WHAT YOU NEED TO DO:
Gather each line of the entries below that includes "have".

DATA EXCERPTS:
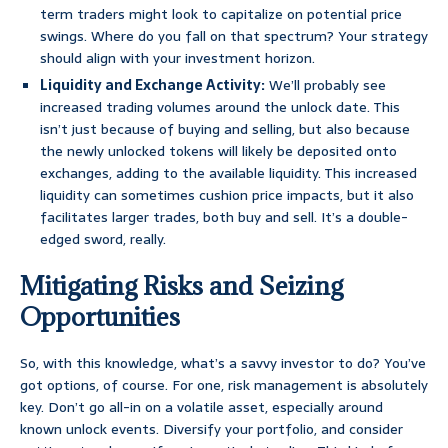
term traders might look to capitalize on potential price
swings. Where do you fall on that spectrum? Your strategy
should align with your investment horizon.
Liquidity and Exchange Activity:
We’ll probably see
increased trading volumes around the unlock date. This
isn’t just because of buying and selling, but also because
the newly unlocked tokens will likely be deposited onto
exchanges, adding to the available liquidity. This increased
liquidity can sometimes cushion price impacts, but it also
facilitates larger trades, both buy and sell. It’s a double-
edged sword, really.
Mitigating Risks and Seizing
Opportunities
So, with this knowledge, what’s a savvy investor to do? You’ve
got options, of course. For one, risk management is absolutely
key. Don’t go all-in on a volatile asset, especially around
known unlock events. Diversify your portfolio, and consider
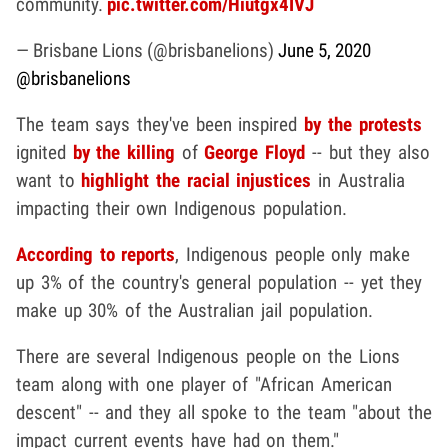
community.
pic.twitter.com/Hiutgx4IVJ
— Brisbane Lions (@brisbanelions)
June 5, 2020
@brisbanelions
The team says they've been inspired
by the protests
ignited
by the killing
of
George Floyd
-- but they also
want to
highlight the racial injustices
in Australia
impacting their own Indigenous population.
According to reports
, Indigenous people only make
up 3% of the country's general population -- yet they
make up 30% of the Australian jail population.
There are several Indigenous people on the Lions
team along with one player of "African American
descent" -- and they all spoke to the team "about the
impact current events have had on them."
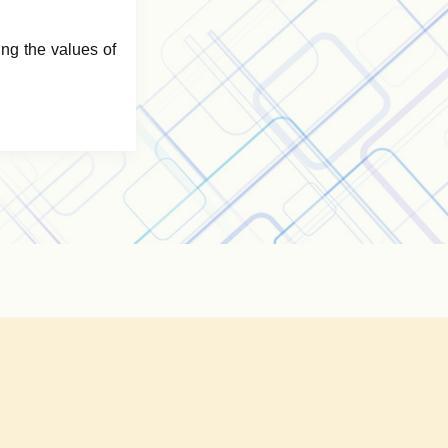
ng the values of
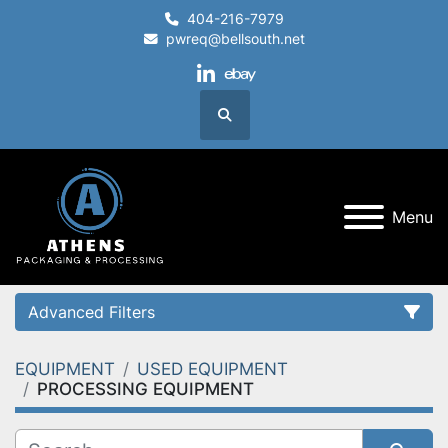
404-216-7979
pwreq@bellsouth.net
linkedin
ebay
Search
Menu
Advanced Filters
EQUIPMENT
USED EQUIPMENT
Category
PROCESSING EQUIPMENT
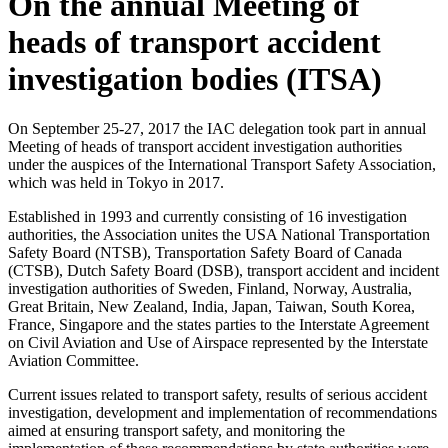
On the annual Meeting of
heads of transport accident
investigation bodies (ITSA)
On September 25-27, 2017 the IAC delegation took part in annual
Meeting of heads of transport accident investigation authorities
under the auspices of the International Transport Safety Association,
which was held in Tokyo in 2017.
Established in 1993 and currently consisting of 16 investigation
authorities, the Association unites the USA National Transportation
Safety Board (NTSB), Transportation Safety Board of Canada
(CTSB), Dutch Safety Board (DSB), transport accident and incident
investigation authorities of Sweden, Finland, Norway, Australia,
Great Britain, New Zealand, India, Japan, Taiwan, South Korea,
France, Singapore and the states parties to the Interstate Agreement
on Civil Aviation and Use of Airspace represented by the Interstate
Aviation Committee.
Current issues related to transport safety, results of serious accident
investigation, development and implementation of recommendations
aimed at ensuring transport safety, and monitoring the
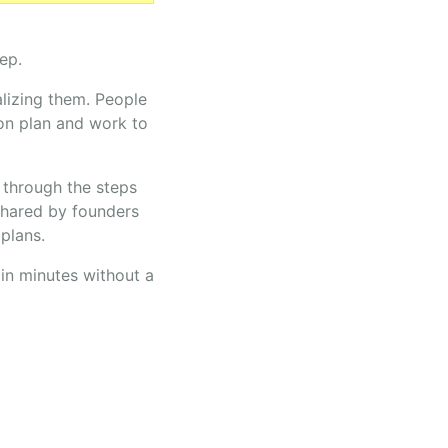
ep.
alizing them. People
on plan and work to
u through the steps
shared by founders
plans.
in minutes without a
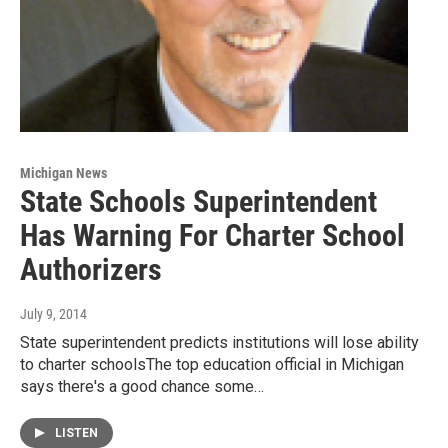
Michigan News
State Schools Superintendent
Has Warning For Charter School
Authorizers
July 9, 2014
State superintendent predicts institutions will lose ability
to charter schoolsThe top education official in Michigan
says there's a good chance some…
LISTEN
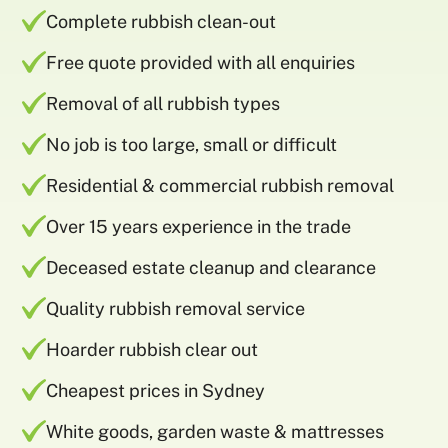
Complete rubbish clean-out
Free quote provided with all enquiries
Removal of all rubbish types
No job is too large, small or difficult
Residential & commercial rubbish removal
Over 15 years experience in the trade
Deceased estate cleanup and clearance
Quality rubbish removal service
Hoarder rubbish clear out
Cheapest prices in Sydney
White goods, garden waste & mattresses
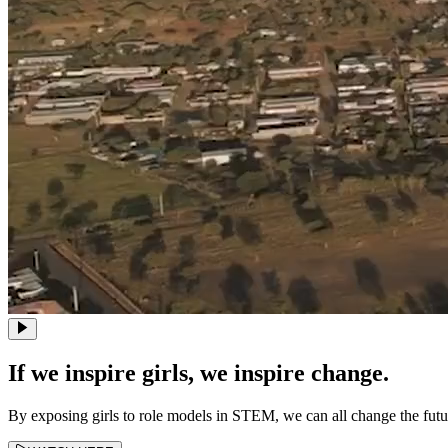
If we inspire girls, we inspire change.
By exposing girls to role models in STEM, we can all change the fut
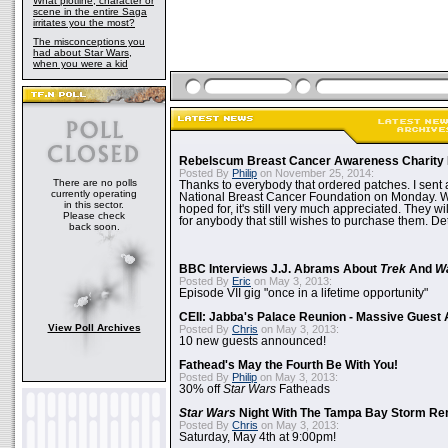
What plotline, character or
scene in the entire Saga
irritates you the most?
The misconceptions you
had about Star Wars,
when you were a kid
Rebelscum Breast Cancer Awareness Charity 
Posted By
Philip
on November 25, 2014:
There are no polls
Thanks to everybody that ordered patches. I sent 
currently operating
National Breast Cancer Foundation on Monday. Whi
in this sector.
hoped for, it's still very much appreciated. They wil
Please check
for anybody that still wishes to purchase them. Det
back soon.
BBC Interviews J.J. Abrams About
Trek
And
W
Posted By
Eric
on May 3, 2013:
Episode VII gig "once in a lifetime opportunity"
CEII: Jabba's Palace Reunion - Massive Gues
View Poll Archives
Posted By
Chris
on May 3, 2013:
10 new guests announced!
Fathead's May the Fourth Be With You!
Posted By
Philip
on May 3, 2013:
30% off
Star Wars
Fatheads
Star Wars
Night With The Tampa Bay Storm Re
Posted By
Chris
on May 3, 2013:
Saturday, May 4th at 9:00pm!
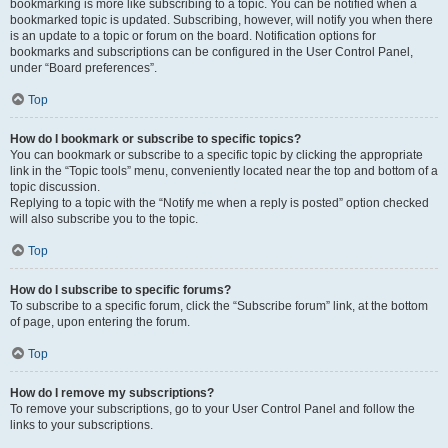
bookmarking is more like subscribing to a topic. You can be notified when a
bookmarked topic is updated. Subscribing, however, will notify you when there
is an update to a topic or forum on the board. Notification options for
bookmarks and subscriptions can be configured in the User Control Panel,
under “Board preferences”.
Top
How do I bookmark or subscribe to specific topics?
You can bookmark or subscribe to a specific topic by clicking the appropriate
link in the “Topic tools” menu, conveniently located near the top and bottom of a
topic discussion.
Replying to a topic with the “Notify me when a reply is posted” option checked
will also subscribe you to the topic.
Top
How do I subscribe to specific forums?
To subscribe to a specific forum, click the “Subscribe forum” link, at the bottom
of page, upon entering the forum.
Top
How do I remove my subscriptions?
To remove your subscriptions, go to your User Control Panel and follow the
links to your subscriptions.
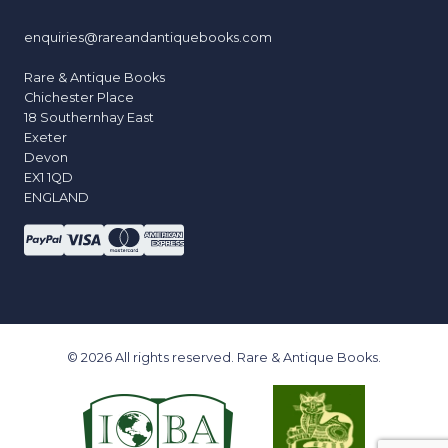
enquiries@rareandantiquebooks.com
Rare & Antique Books
Chichester Place
18 Southernhay East
Exeter
Devon
EX1 1QD
ENGLAND
© 2026 All rights reserved. Rare & Antique Books.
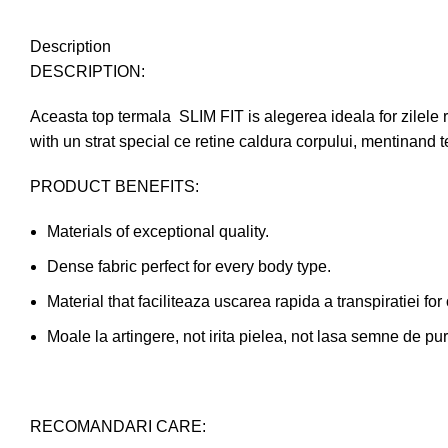
Description
DESCRIPTION:
Aceasta top termala SLIM FIT is alegerea ideala for zilele re
with un strat special ce retine caldura corpului, mentinand t
PRODUCT BENEFITS:
Materials of exceptional quality.
Dense fabric perfect for every body type.
Material that faciliteaza uscarea rapida a transpiratiei for
Moale la artingere, not irita pielea, not lasa semne de pur
RECOMANDARI CARE:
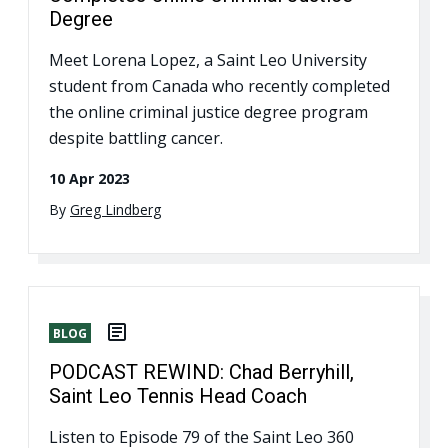
Degree
Meet Lorena Lopez, a Saint Leo University
student from Canada who recently completed
the online criminal justice degree program
despite battling cancer.
10 Apr 2023
By
Greg Lindberg
BLOG
PODCAST REWIND: Chad Berryhill,
Saint Leo Tennis Head Coach
Listen to Episode 79 of the Saint Leo 360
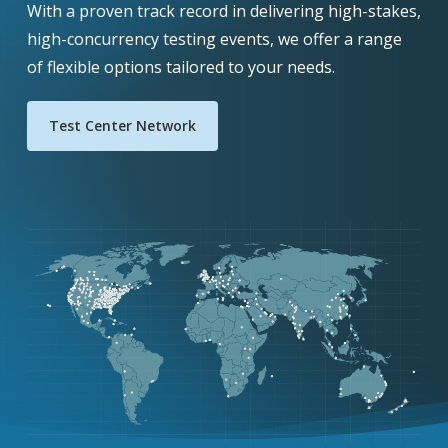
With a proven track record in delivering high-stakes,
high-concurrency testing events, we offer a range
of flexible options tailored to your needs.
Test Center Network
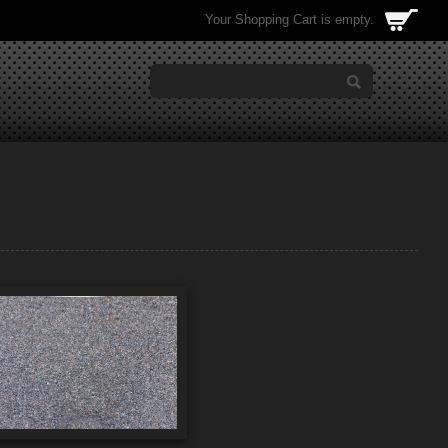
Your Shopping Cart is empty.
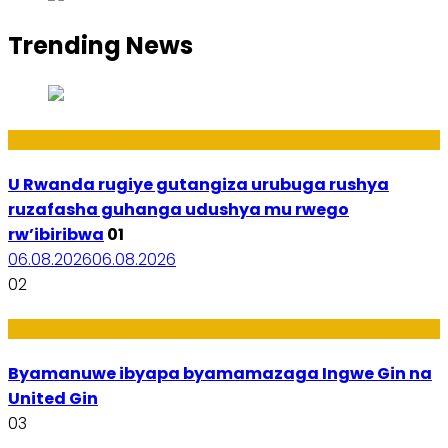
Trending News
Ibiribwa n’Imirire
U Rwanda rugiye gutangiza urubuga rushya
ruzafasha guhanga udushya mu rwego
rw’ibiribwa
01
06.08.2026
06.08.2026
02
Amakuru
Byamanuwe ibyapa byamamazaga Ingwe Gin na
United Gin
03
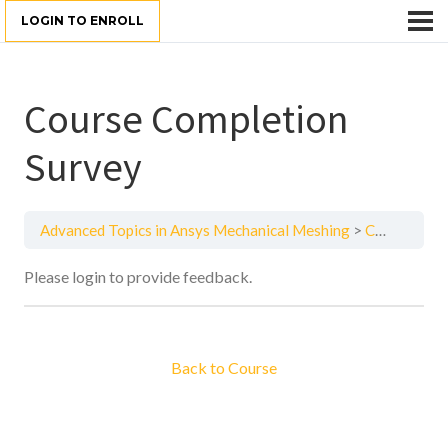
LOGIN TO ENROLL
Course Completion
Survey
Advanced Topics in Ansys Mechanical Meshing
Course Completion Survey
Please login to provide feedback.
Back to Course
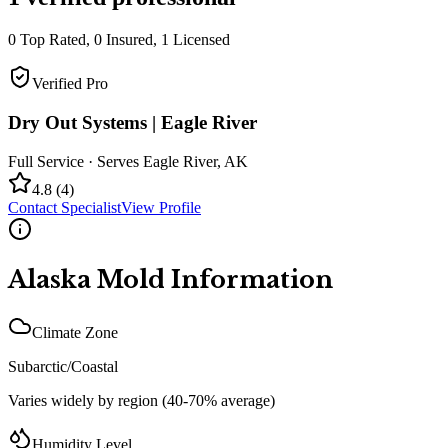
0
Top Rated,
0
Insured,
1
Licensed
Verified Pro
Dry Out Systems | Eagle River
Full Service
· Serves
Eagle River
,
AK
4.8
(
4
)
Contact Specialist
View Profile
Alaska
Mold Information
Climate Zone
Subarctic/Coastal
Varies widely by region (40-70% average)
Humidity Level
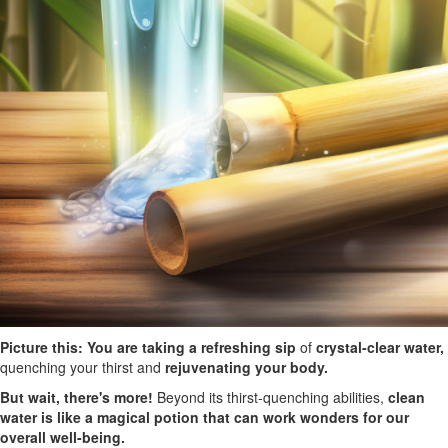
Picture this: You are taking a refreshing sip
of
crystal-clear water,
quenching your thirst and
rejuvenating your body.
But wait, there's more!
Beyond its thirst-quenching abilities,
clean
water is like a magical potion that can work wonders for our
overall well-being.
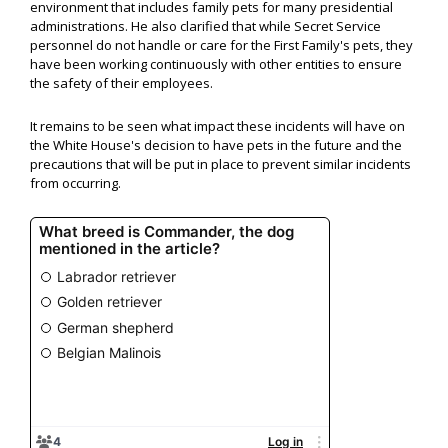
environment that includes family pets for many presidential
administrations. He also clarified that while Secret Service
personnel do not handle or care for the First Family's pets, they
have been working continuously with other entities to ensure
the safety of their employees.
It remains to be seen what impact these incidents will have on
the White House's decision to have pets in the future and the
precautions that will be put in place to prevent similar incidents
from occurring.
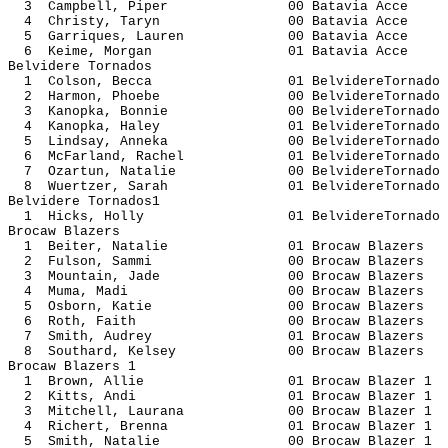
3 Campbell, Piper 00 Batavi
4 Christy, Taryn 00 Batavia
5 Garriques, Lauren 00 Batavi
6 Keime, Morgan 01 Batavia
Belvidere Tornados
1 Colson, Becca 01 BelvidereT
2 Harmon, Phoebe 00 BelvidereT
3 Kanopka, Bonnie 00 BelvidereT
4 Kanopka, Haley 01 BelvidereT
5 Lindsay, Anneka 00 BelvidereT
6 McFarland, Rachel 01 BelvidereT
7 Ozartun, Natalie 00 BelvidereT
8 Wuertzer, Sarah 01 BelvidereT
Belvidere Tornados1
1 Hicks, Holly 01 BelvidereT
Brocaw Blazers
1 Beiter, Natalie 01 Brocaw B
2 Fulson, Sammi 00 Brocaw B
3 Mountain, Jade 00 Brocaw B
4 Muma, Madi 00 Brocaw Bl
5 Osborn, Katie 00 Brocaw B
6 Roth, Faith 00 Brocaw Bl
7 Smith, Audrey 01 Brocaw B
8 Southard, Kelsey 00 Brocaw B
Brocaw Blazers 1
1 Brown, Allie 01 Brocaw Bl
2 Kitts, Andi 01 Brocaw Bla
3 Mitchell, Laurana 00 Brocaw Bl
4 Richert, Brenna 01 Brocaw Bl
5 Smith, Natalie 00 Brocaw Bl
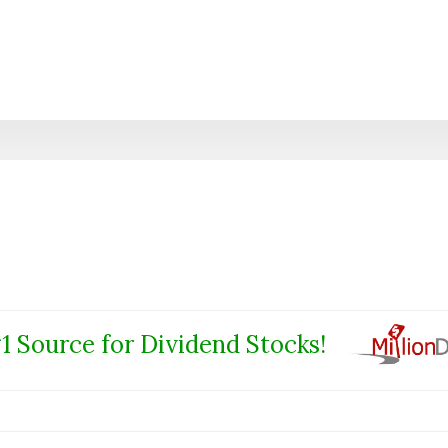
1 Source for Dividend Stocks!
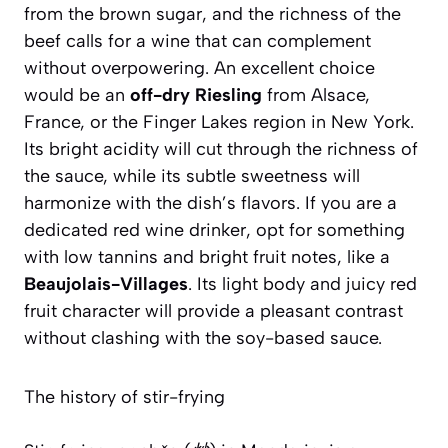
from the brown sugar, and the richness of the
beef calls for a wine that can complement
without overpowering. An excellent choice
would be an
off-dry Riesling
from Alsace,
France, or the Finger Lakes region in New York.
Its bright acidity will cut through the richness of
the sauce, while its subtle sweetness will
harmonize with the dish’s flavors. If you are a
dedicated red wine drinker, opt for something
with low tannins and bright fruit notes, like a
Beaujolais-Villages
. Its light body and juicy red
fruit character will provide a pleasant contrast
without clashing with the soy-based sauce.
The history of stir-frying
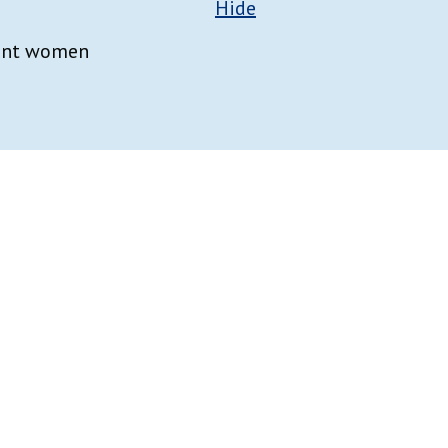
Hide
nant women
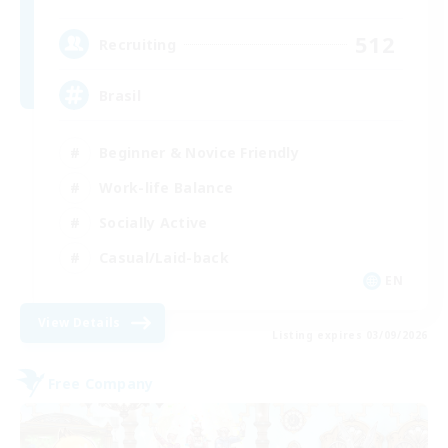
512
Recruiting
Brasil
Beginner & Novice Friendly
Work-life Balance
Socially Active
Casual/Laid-back
EN
View Details
Listing expires 03/09/2026
Free Company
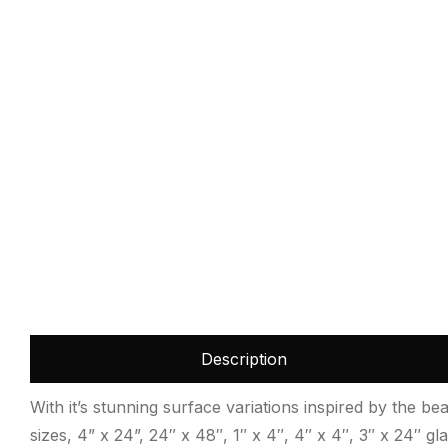
Description
With it’s stunning surface variations inspired by the bea
sizes, 4” x 24”, 24″ x 48″, 1″ x 4″, 4″ x 4″, 3″ x 24″ g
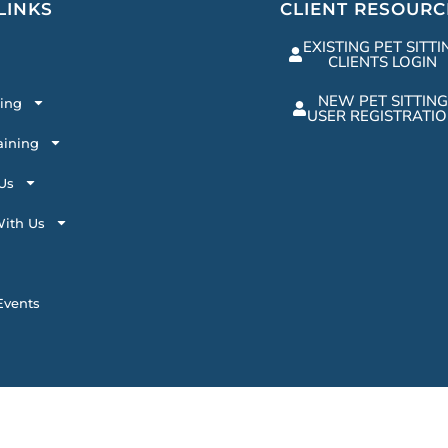
LINKS
CLIENT RESOURC
EXISTING PET SITTI
CLIENTS LOGIN
NEW PET SITTING
ting
USER REGISTRATI
aining
Us
ith Us
vents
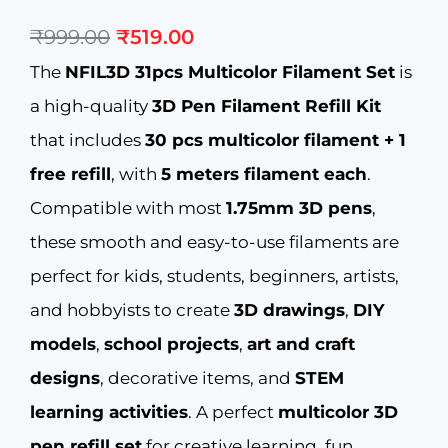
Original
Current
₹
999.00
₹
519.00
price
price
was:
is:
The
NFIL3D 31pcs Multicolor Filament Set
is
₹999.00.
₹519.00.
a high-quality
3D Pen Filament Refill Kit
that includes
30 pcs multicolor filament + 1
free refill
, with
5 meters filament each
.
Compatible with most
1.75mm 3D pens
,
these smooth and easy-to-use filaments are
perfect for kids, students, beginners, artists,
and hobbyists to create
3D drawings
,
DIY
models
,
school projects
,
art and craft
designs
, decorative items, and
STEM
learning activities
. A perfect
multicolor 3D
pen refill set
for creative learning, fun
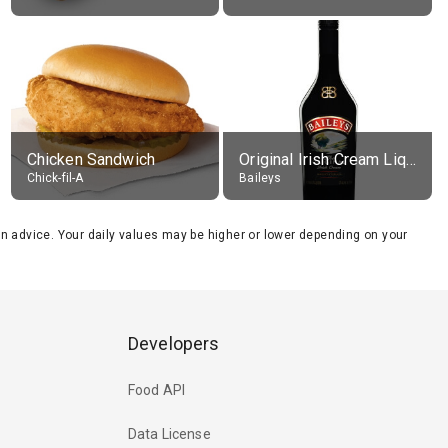
Chicken Sandwich
Original Irish Cream Liqueur (17% alc.)
Chick-fil-A
Baileys
tion advice. Your daily values may be higher or lower depending on your
Developers
Food API
Data License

EXERCISE RESPONSE:
impact current events have had on them."
have been working continuously with other entities to ensure
It remains to be seen what impact these incidents will have on
the White House's decision to have pets in the future and the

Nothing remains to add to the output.